The retail company Target announced that customer personal identification number (PIN) information “had not been breached” after 40 million customer credit and debit card records were stolen recently, according to a story published by the New York Times. Target announced, in previous statements, that the attackers “made off with customers’ encrypted PIN information”
but “the company stored the keys to decrypt its PIN data on separate systems from the ones that were hacked“, according to the article. Even though this incident primarily affected the retail marketplace, it also leaves multiple industries concerned about additional breaches in data storage, outdated security measures, network vulnerabilities and malicious attacks by hackers in their own environments.

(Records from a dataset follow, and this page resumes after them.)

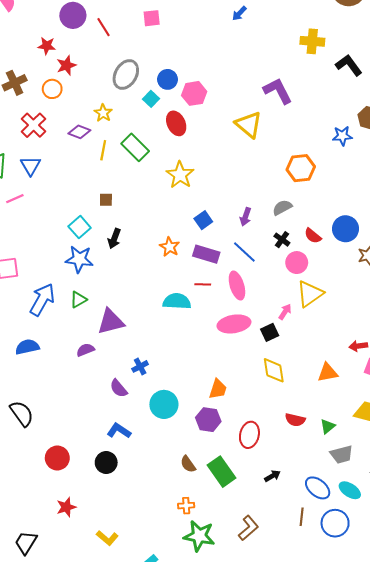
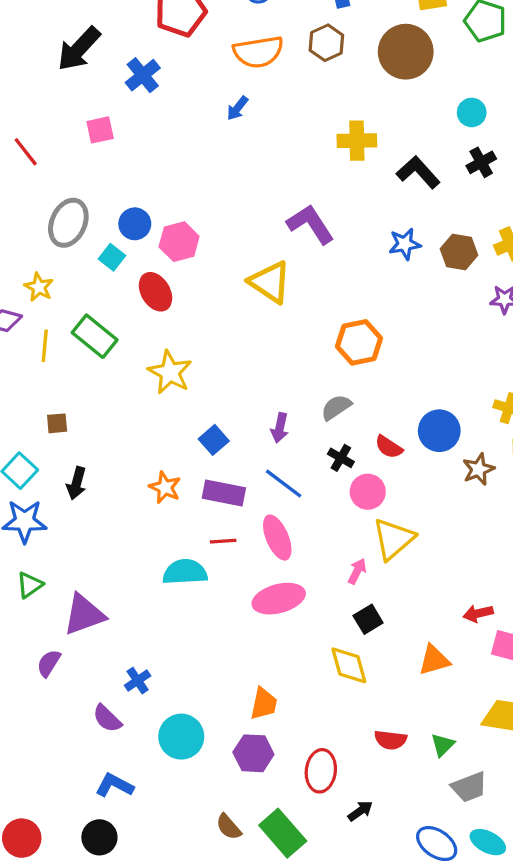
blue star: (342, 136) -> (405, 244), moved
black square: (270, 332) -> (368, 619), moved
purple semicircle: (85, 350) -> (49, 663), turned -30
black arrow: (272, 476) -> (360, 811), moved

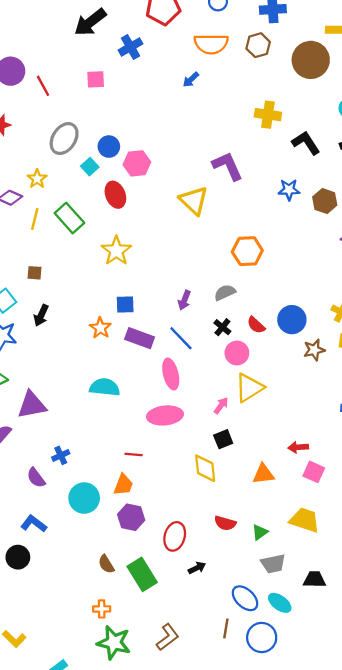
blue square: (214, 440) -> (125, 304), moved, turned 30
red line: (223, 541) -> (134, 455), moved
orange trapezoid: (264, 704) -> (123, 485), moved

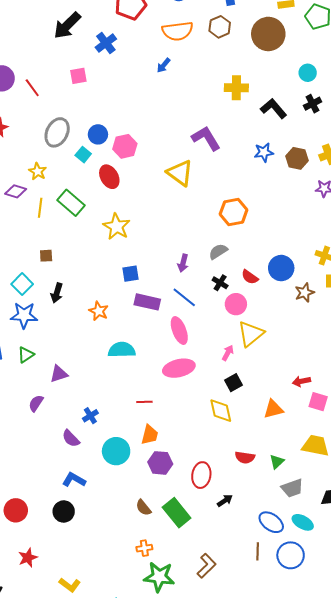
orange star: (100, 328) -> (99, 311), moved
purple triangle: (32, 405) -> (59, 374), size x0.7
red line: (134, 455) -> (144, 402), moved

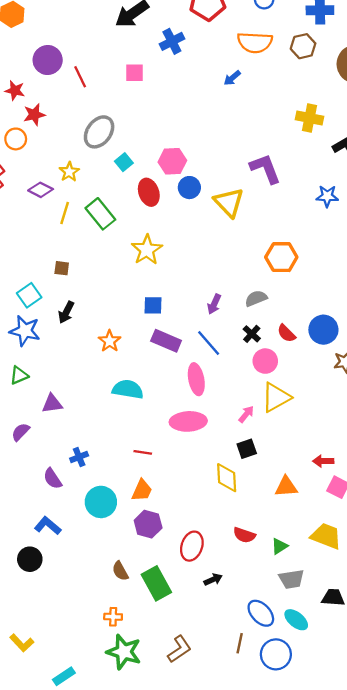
blue circle: (98, 134) -> (189, 188), moved

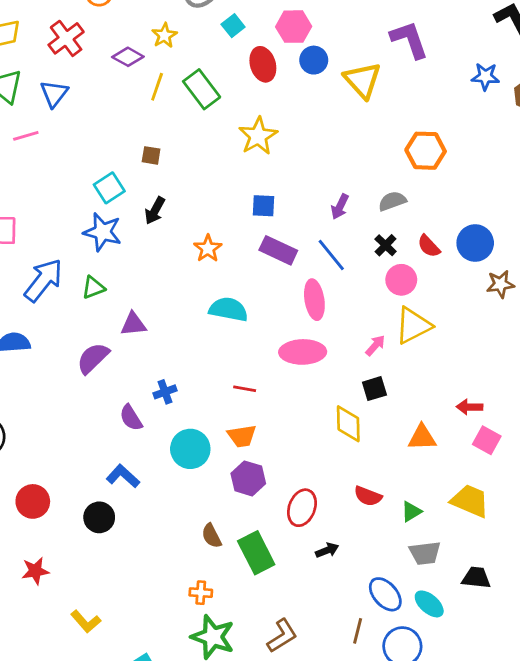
purple semicircle: (21, 432) -> (93, 358), size x1.4
orange trapezoid: (142, 490) -> (242, 436), turned 55

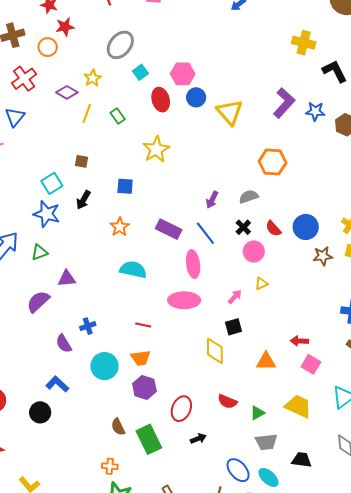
purple L-shape: (409, 40) -> (284, 103), moved, turned 60
green rectangle: (202, 89) -> (118, 116), size x0.6
blue square: (263, 206) -> (125, 186), moved
yellow triangle: (413, 326) -> (261, 284), size x0.5

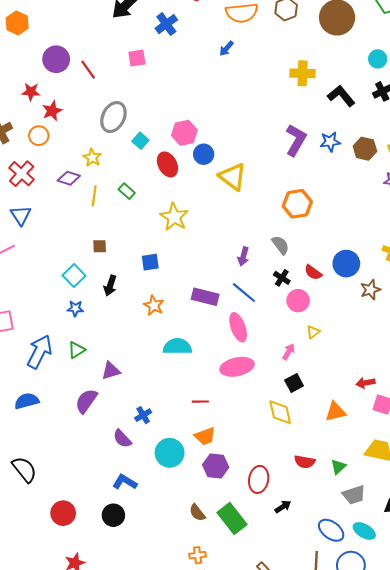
yellow triangle: (230, 112) -> (233, 177), moved
gray semicircle: (249, 197) -> (280, 245), turned 84
blue star: (47, 214) -> (75, 308), size x0.6

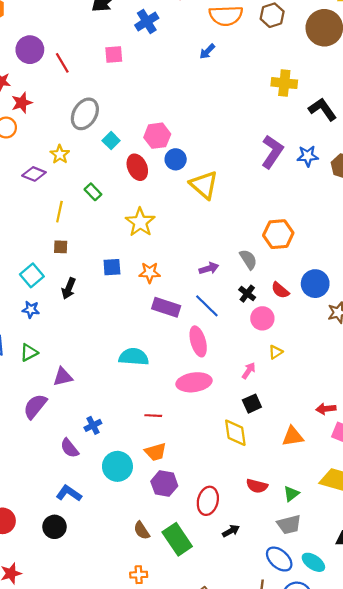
yellow line: (94, 196) -> (59, 212), moved
orange hexagon: (297, 204) -> (278, 234), moved
purple arrow: (243, 256) -> (209, 268), turned -126
orange star: (154, 305) -> (150, 273), moved, turned -30
gray trapezoid: (354, 495) -> (289, 525), moved

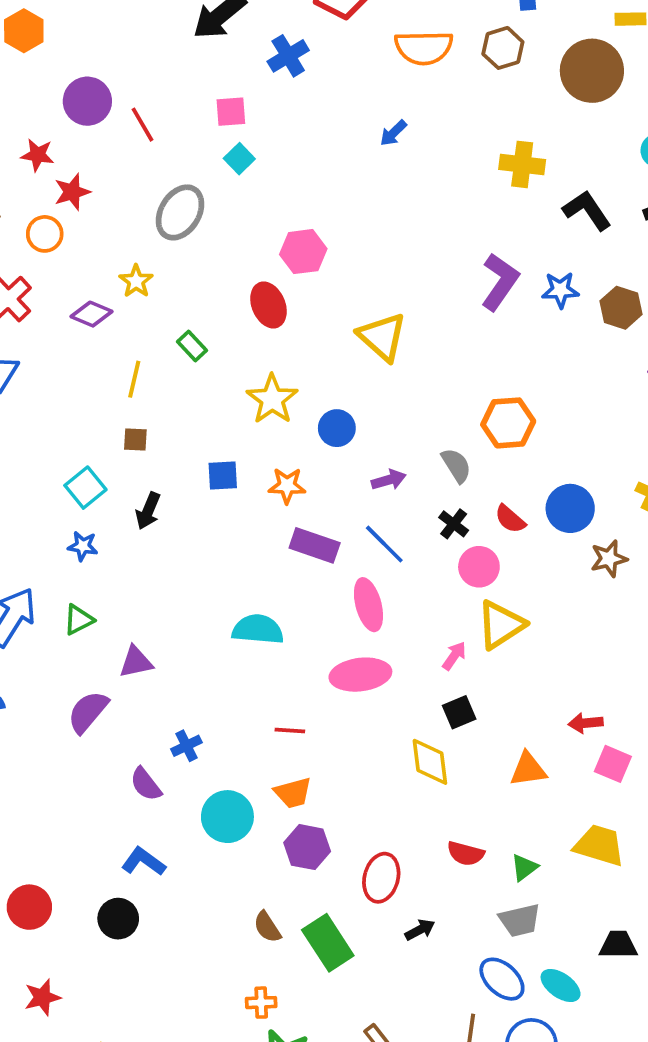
blue arrow: (207, 51) -> (393, 133), moved
cyan square: (111, 141) -> (239, 159), moved
blue circle: (176, 159) -> (337, 428), moved
yellow triangle: (276, 352) -> (501, 625), size x2.0

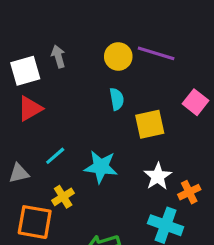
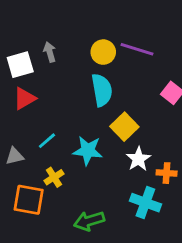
cyan semicircle: (117, 99) -> (102, 90), size x1.6
yellow square: (150, 124) -> (124, 127), moved, turned -32
orange cross: (189, 192) -> (167, 173), turned 30

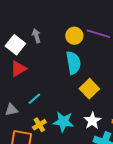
white square: (20, 65) -> (15, 45), turned -36
cyan star: (88, 151) -> (63, 122), moved
white star: (138, 159) -> (92, 121), moved

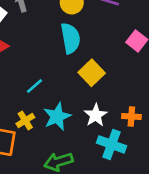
cyan line: (34, 99) -> (35, 86), moved
cyan star: (63, 122) -> (57, 117), turned -30

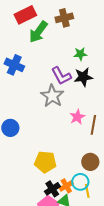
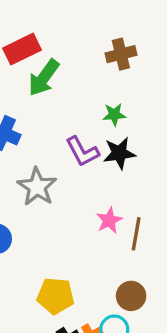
brown cross: (64, 18) -> (121, 54), moved
gray star: (52, 96) -> (37, 187), moved

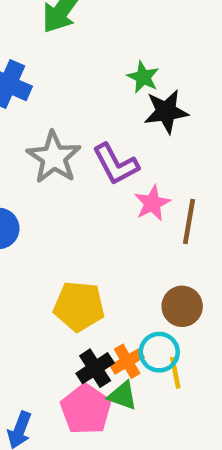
green star: (114, 115) -> (143, 77), moved, turned 30
purple L-shape: (82, 152) -> (116, 164), moved

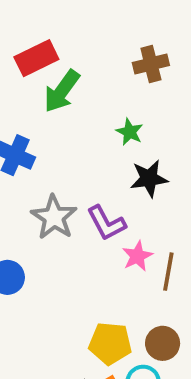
green star: (143, 77) -> (130, 132), moved
yellow pentagon: (79, 306) -> (110, 343), moved

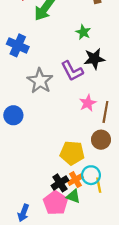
purple L-shape: (106, 223) -> (72, 71), moved
brown circle: (163, 343) -> (101, 140), moved

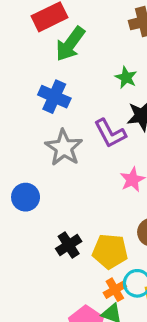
blue cross: (18, 45) -> (54, 97), moved
black cross: (60, 183) -> (69, 245), moved

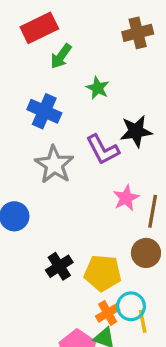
green arrow: (70, 44) -> (61, 56), size x0.7
green star: (126, 77) -> (98, 88), moved

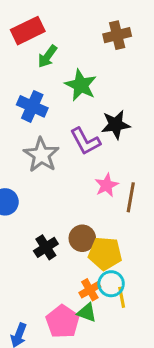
green star: (98, 88) -> (81, 85), size x1.5
brown circle: (146, 253) -> (82, 238), moved
yellow pentagon: (103, 273) -> (105, 253), moved

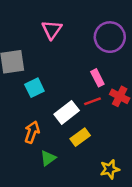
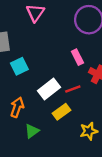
red line: (92, 101) -> (73, 89), moved
yellow star: (110, 169) -> (89, 131), moved

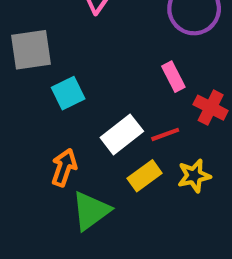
green triangle: (32, 131) -> (91, 211), size x1.5
yellow star: (89, 131) -> (194, 176), moved

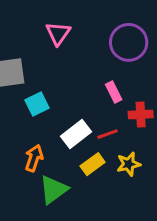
red cross: (211, 108) -> (141, 115), turned -30

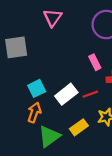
cyan square: (37, 104) -> (37, 88), moved
yellow rectangle: (93, 164) -> (79, 127), moved

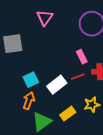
red line: (90, 94) -> (78, 77), moved

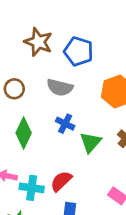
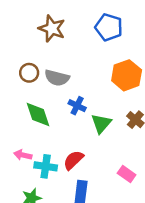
blue pentagon: (79, 51) -> (109, 27), moved
gray semicircle: (60, 87) -> (57, 78), moved
green diamond: (24, 133) -> (38, 115), turned -44

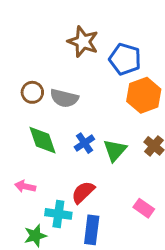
blue pentagon: (109, 27) -> (125, 59), moved
brown star: (52, 28) -> (83, 42), moved
blue cross: (77, 106) -> (84, 143), moved, turned 30
cyan cross: (46, 166) -> (58, 214), moved

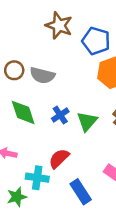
blue rectangle: (92, 230) -> (81, 192), moved, turned -40

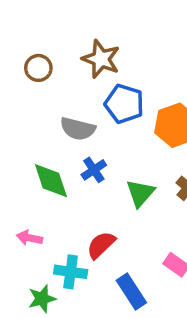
blue pentagon: (96, 41) -> (124, 104), moved
brown circle: (14, 70) -> (38, 68), moved
blue cross: (60, 115) -> (94, 170), moved

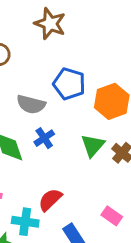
brown star: (101, 59) -> (50, 24), moved
green triangle: (140, 193) -> (93, 145), moved

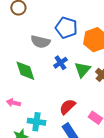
blue cross: (44, 138) -> (60, 63), moved
red semicircle: (50, 200) -> (67, 107), moved

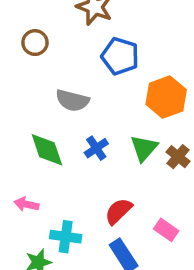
blue pentagon: (66, 28) -> (120, 56), moved
blue cross: (60, 63) -> (96, 148), moved

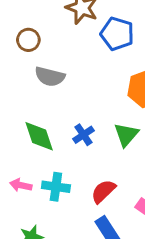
blue pentagon: (120, 56) -> (117, 34), moved
gray semicircle: (72, 100) -> (50, 77), moved
cyan cross: (66, 237) -> (56, 187), moved

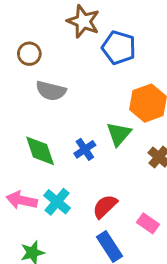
green triangle: (126, 135) -> (119, 134), moved
pink arrow: (21, 185) -> (22, 200), size x1.4
cyan cross: (56, 187) -> (57, 202), turned 32

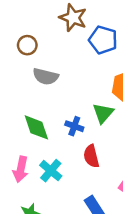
blue cross: (85, 149) -> (74, 126), turned -36
pink arrow: (22, 200) -> (21, 169), turned -90
red semicircle: (105, 206) -> (91, 156), moved, turned -60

Molly Snyder, spokeswoman for Target, was quoted in the article to say, “We remain confident that PIN numbers are safe and secure. The PIN information was fully encrypted at the keypad, remained encrypted within our system, and remained encrypted when it was removed from our systems.” The report states that the credit and debit cards of Target customers have already been selling on the black market where “a single card is selling for as much as $100.” Stolen card data can be used to create counterfeit cards, but if criminals obtain the PIN data, money can be transferred or withdrawn via a bank automatic teller machine (ATM), according to the article. In past cases, according to the report, security experts found that hackers managed to gain access to the keys and unscramble encrypted data even if “the key to unlock the encryption is stored on separate systems.”
As the Secret Service and Justice Department continue to investigate, the report indicates that this breach of Targets security is the second largest in retail history. The 2005 TJ Maxx breach compromised records for 90 million customers and remains to have been the most devastating invasion to date.